- TASK INSTRUCTIONS
Take each line from the material below that includes the string "Thigh" and copy it.

____ INFORMATION PROVIDED

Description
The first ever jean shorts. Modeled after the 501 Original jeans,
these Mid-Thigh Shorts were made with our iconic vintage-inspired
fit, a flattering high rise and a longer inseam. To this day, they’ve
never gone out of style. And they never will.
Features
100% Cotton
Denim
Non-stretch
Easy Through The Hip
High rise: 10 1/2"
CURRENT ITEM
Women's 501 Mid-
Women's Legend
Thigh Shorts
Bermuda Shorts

________
____ INFORMATION PROVIDED

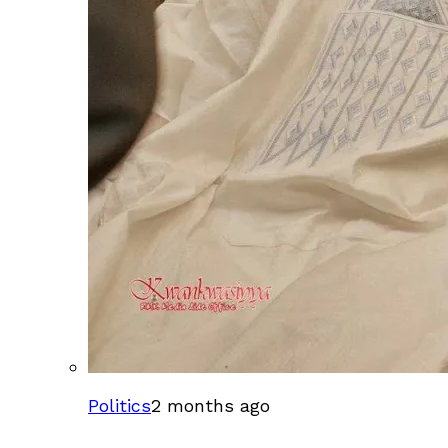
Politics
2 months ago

________
____ INFORMATION PROVIDED

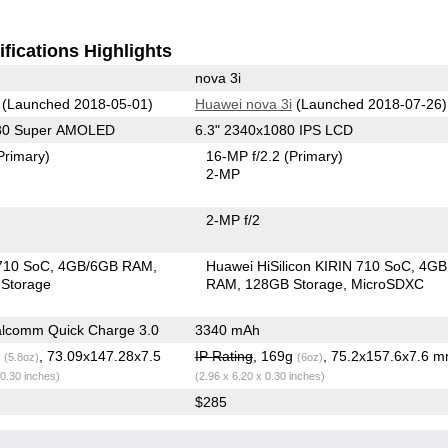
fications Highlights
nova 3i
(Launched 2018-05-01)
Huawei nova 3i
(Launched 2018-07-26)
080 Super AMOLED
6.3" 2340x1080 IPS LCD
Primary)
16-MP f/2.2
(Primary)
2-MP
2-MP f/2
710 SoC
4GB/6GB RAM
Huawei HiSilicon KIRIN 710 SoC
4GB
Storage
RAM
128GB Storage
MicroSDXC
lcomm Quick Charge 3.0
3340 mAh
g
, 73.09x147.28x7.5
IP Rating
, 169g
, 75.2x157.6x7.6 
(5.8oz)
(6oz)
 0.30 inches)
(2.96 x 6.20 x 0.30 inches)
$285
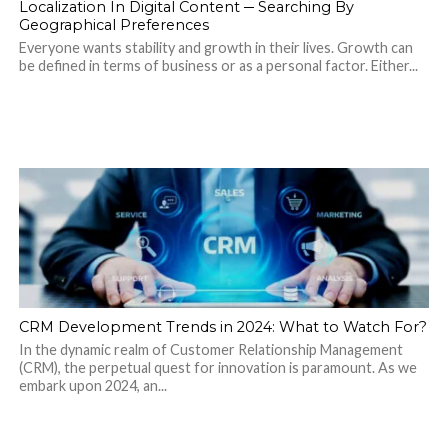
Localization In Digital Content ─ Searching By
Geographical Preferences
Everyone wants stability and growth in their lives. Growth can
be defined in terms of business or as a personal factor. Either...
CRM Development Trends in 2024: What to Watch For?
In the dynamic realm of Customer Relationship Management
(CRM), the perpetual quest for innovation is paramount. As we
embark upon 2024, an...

________

- SOLUTION TO THIS TASK
these Mid-Thigh Shorts were made with our iconic vintage-inspired
Thigh Shorts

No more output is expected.